Exercise instructions:
Report how many lines of the material contain the string "doanh". Add nothing beyond the number.

Working data:
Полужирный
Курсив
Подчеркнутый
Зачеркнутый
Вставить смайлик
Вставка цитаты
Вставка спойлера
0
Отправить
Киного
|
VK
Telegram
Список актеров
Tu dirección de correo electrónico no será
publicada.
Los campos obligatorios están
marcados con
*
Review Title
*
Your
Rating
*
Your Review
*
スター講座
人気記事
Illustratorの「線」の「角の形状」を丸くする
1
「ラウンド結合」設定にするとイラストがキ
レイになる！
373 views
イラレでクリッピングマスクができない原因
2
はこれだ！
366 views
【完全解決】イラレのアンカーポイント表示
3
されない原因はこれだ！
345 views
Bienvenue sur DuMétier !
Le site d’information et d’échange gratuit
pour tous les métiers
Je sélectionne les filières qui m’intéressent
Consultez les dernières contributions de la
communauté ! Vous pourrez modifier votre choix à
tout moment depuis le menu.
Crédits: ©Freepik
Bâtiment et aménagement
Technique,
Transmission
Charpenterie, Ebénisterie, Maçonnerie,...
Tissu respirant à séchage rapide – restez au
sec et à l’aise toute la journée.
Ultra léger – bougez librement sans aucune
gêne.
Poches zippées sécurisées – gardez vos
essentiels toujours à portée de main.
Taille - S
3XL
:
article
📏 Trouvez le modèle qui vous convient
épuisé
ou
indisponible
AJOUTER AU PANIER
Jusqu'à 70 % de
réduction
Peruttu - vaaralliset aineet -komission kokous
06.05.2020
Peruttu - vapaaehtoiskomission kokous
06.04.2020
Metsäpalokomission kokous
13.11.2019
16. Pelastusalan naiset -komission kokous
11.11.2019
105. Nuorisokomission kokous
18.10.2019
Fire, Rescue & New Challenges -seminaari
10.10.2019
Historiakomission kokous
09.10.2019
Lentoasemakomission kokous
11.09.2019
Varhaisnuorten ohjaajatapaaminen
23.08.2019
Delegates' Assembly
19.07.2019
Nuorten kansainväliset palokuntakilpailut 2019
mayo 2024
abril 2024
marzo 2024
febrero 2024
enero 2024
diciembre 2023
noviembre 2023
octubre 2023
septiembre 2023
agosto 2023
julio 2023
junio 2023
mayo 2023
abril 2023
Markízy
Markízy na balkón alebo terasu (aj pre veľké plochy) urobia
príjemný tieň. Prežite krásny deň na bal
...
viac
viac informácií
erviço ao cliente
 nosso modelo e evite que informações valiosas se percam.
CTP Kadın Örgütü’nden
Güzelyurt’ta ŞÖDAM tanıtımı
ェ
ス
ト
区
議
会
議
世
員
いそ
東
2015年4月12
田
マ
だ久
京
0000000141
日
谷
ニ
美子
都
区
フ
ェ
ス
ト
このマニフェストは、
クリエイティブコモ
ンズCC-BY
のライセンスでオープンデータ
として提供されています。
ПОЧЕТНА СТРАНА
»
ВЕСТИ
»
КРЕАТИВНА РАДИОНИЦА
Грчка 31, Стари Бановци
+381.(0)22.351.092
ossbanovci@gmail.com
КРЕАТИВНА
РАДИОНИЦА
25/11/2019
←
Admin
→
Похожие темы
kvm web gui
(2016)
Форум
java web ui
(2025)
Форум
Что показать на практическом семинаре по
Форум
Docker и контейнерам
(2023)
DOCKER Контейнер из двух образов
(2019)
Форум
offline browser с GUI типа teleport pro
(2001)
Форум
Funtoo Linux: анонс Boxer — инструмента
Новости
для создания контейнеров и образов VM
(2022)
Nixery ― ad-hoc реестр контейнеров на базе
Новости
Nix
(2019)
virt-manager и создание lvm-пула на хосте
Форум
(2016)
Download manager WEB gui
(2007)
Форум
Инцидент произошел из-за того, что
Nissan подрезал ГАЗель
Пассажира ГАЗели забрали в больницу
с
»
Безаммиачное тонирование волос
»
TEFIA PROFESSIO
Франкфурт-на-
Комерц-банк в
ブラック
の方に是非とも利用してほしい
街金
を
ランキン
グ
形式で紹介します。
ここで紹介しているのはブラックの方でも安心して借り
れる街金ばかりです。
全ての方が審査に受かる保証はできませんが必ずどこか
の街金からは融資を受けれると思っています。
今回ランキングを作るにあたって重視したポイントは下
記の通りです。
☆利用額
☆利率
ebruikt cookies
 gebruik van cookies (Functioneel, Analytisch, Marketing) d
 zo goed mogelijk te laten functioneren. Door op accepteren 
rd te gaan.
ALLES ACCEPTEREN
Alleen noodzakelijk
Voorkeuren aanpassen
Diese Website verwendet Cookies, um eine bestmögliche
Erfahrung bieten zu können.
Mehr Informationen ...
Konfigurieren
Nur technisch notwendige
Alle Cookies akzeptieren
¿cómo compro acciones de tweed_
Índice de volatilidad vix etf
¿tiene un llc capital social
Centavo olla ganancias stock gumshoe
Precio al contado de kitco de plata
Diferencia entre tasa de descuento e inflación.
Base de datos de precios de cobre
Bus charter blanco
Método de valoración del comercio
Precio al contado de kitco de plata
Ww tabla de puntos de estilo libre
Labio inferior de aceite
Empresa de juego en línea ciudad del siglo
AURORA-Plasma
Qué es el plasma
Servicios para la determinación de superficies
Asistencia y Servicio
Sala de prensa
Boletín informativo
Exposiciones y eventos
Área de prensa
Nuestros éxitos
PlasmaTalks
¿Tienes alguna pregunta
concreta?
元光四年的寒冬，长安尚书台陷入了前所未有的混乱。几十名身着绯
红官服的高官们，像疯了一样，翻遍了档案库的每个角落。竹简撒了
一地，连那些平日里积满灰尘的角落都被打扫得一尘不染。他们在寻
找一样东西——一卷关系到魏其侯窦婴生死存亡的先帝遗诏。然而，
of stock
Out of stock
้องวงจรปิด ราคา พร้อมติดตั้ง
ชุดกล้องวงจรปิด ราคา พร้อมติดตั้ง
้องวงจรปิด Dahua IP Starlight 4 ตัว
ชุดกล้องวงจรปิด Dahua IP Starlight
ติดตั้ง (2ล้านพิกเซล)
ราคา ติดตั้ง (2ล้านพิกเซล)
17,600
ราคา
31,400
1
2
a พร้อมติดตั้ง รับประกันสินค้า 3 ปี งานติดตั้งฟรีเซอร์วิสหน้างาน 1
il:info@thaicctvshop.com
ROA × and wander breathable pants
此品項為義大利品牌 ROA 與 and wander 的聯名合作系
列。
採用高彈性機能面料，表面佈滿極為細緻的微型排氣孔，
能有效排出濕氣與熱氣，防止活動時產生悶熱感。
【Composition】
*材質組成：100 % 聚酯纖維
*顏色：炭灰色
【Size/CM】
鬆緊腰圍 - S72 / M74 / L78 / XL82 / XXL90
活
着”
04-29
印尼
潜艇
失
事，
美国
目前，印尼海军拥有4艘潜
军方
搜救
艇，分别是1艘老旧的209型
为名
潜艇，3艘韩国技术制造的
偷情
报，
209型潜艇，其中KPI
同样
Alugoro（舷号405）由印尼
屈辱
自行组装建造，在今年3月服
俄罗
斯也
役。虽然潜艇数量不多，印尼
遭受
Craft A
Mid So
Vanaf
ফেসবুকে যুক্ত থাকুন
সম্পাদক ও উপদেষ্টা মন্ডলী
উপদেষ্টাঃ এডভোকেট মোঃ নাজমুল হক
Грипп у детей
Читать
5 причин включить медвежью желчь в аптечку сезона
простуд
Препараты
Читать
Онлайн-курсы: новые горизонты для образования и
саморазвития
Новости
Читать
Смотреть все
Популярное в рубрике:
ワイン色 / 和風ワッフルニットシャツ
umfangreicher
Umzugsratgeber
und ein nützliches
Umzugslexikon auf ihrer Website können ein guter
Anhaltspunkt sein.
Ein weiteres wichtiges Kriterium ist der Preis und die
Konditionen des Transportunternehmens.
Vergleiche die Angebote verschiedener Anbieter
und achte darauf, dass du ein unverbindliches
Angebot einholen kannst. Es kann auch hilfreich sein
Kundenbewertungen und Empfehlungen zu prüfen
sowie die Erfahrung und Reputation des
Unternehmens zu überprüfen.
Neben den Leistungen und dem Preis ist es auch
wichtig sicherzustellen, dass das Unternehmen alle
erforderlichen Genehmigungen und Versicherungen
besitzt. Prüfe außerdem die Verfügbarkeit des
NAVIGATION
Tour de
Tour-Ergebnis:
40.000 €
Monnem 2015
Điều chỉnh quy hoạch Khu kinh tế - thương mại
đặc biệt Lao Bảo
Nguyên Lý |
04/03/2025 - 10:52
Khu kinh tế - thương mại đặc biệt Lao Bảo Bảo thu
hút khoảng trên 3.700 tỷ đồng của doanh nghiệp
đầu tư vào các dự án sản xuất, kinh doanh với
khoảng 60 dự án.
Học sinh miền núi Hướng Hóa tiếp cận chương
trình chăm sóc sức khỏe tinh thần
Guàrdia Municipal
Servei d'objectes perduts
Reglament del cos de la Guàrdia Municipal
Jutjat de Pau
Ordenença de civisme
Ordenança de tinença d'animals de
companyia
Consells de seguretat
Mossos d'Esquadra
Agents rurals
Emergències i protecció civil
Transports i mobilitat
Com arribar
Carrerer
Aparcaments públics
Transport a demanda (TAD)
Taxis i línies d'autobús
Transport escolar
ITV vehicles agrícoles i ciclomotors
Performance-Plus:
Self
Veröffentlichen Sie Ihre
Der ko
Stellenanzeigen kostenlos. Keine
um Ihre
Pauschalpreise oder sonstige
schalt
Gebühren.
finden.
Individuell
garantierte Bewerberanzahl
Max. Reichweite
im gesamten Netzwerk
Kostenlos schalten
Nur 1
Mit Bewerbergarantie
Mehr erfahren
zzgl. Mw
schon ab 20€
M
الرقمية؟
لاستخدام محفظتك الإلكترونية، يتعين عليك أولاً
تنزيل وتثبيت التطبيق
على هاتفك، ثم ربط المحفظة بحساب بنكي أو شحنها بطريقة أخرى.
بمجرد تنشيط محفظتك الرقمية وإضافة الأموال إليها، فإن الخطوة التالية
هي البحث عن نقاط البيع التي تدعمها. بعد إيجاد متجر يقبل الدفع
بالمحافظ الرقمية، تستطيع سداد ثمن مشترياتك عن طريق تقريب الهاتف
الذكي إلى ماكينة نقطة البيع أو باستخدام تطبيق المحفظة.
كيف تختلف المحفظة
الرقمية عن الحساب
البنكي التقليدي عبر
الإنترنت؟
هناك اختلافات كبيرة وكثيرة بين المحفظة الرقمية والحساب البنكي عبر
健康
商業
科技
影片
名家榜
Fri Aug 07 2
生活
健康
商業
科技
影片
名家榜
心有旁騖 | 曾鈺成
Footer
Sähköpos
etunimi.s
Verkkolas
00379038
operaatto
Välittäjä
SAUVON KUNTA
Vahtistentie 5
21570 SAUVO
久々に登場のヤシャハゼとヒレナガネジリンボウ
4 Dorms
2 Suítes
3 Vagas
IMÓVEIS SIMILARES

Task result:
2